Il pèse aujourd’hui sur l’humanité une grave menace ; c’est de voir l’humanité se diviser à propos de deux conceptions irréductibles de l’homme et par là des fonctions de la propriété :
Puissions-nous ne pas voir se lever le jour où, sur ce point, une cassure définitive viendrait séparer les peuples ! De difficile qu’il est déjà, le travail d’unification du droit privé deviendrait radicalement impossible. Du même coup, un des maîtres-piliers, qui ont soutenu durant tant de siècles l’édifice de notre civilisation et de notre unité occidentale, céderait, et pareil à ceux des temples antiques, resterait gisant sous les ruines amoncelées par sa chute.
On constate, de fait, de plusieurs côtés, qu’on bat en brèche – tant dans le droit privé que dans le droit public – ce droit naturel de propriété :
Grâce à Dieu, nous n’en sommes point encore là ! Pourtant, le manque de scrupule, avec lequel on viole aujourd’hui des droits privés incontestables non seulement dans la conduite particulière de certains peuples, mais aussi dans des conventions internationales et dans des interventions unilatérales, est de nature à alarmer tous les gardiens qualifiés de notre civilisation.
Néanmoins de plusieurs côtés d’éminents spécialistes sont conscients de ce danger et étudient le moyen de restaurer la saine notion du droit de propriété :
Encore une fois, nous n’en sommes point encore là, et dans la vie juridique des peuples les forces saines semblent enfin se ressaisir, reprendre vigueur et permettre l’espérance.
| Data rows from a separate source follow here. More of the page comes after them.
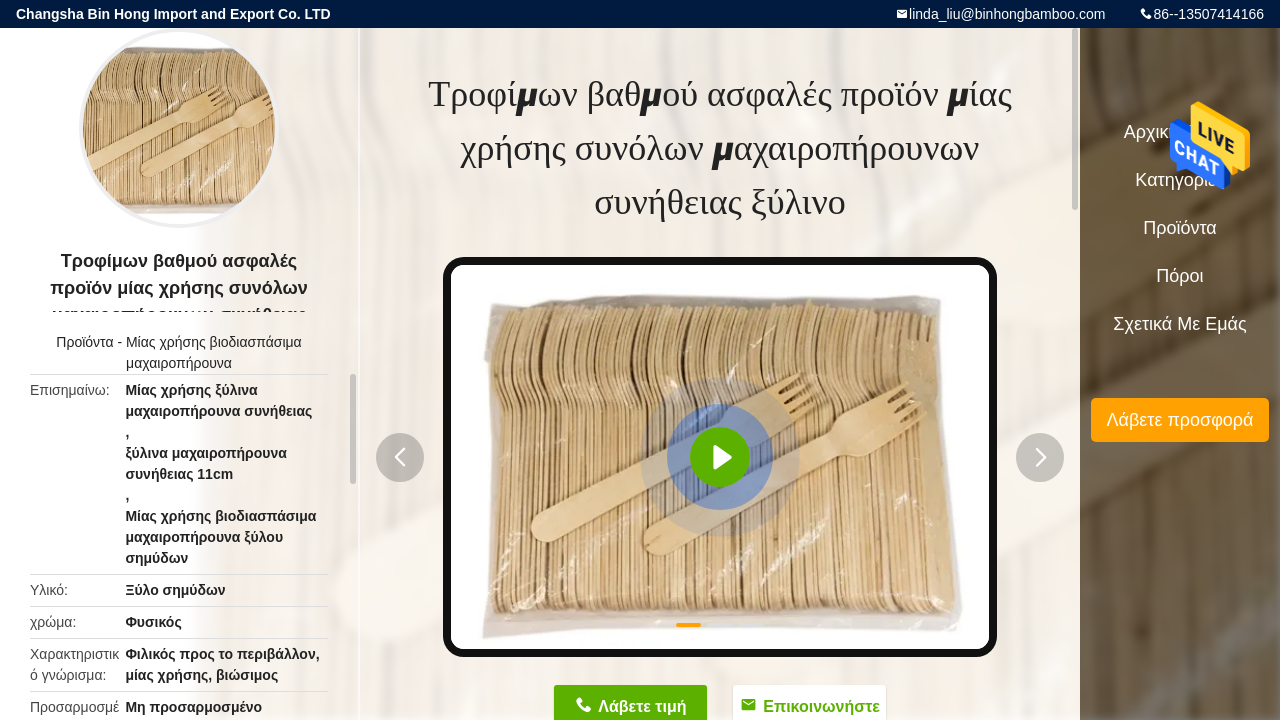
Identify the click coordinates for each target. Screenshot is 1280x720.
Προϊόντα (84, 342)
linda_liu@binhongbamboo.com (1007, 14)
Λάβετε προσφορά (1179, 420)
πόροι (1179, 276)
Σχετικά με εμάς (1179, 324)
Un symptôme de ce renouveau est précisément à Nos yeux la persistance et la persévérance de votre Institut, auquel bon nombre d’États et d’organisations ont jusqu’à présent assuré leur appui et, Nous n’en doutons pas, continueront de le lui prêter. Aussi est-ce de tout cœur que Nous vous renouvelons l’expression du confiant intérêt que Nous prenons à ce jubilé tandis que Nous appelons sur vous, sur vos familles, sur tous ceux qui vous sont chers, l’abondance des grâces et des bénédictions divines.
Source : Document Pontificaux de S. S. Pie XII, Edition Labergerie. – D’après le texte français de l’Osservatore Romano, du 21 mai 1948.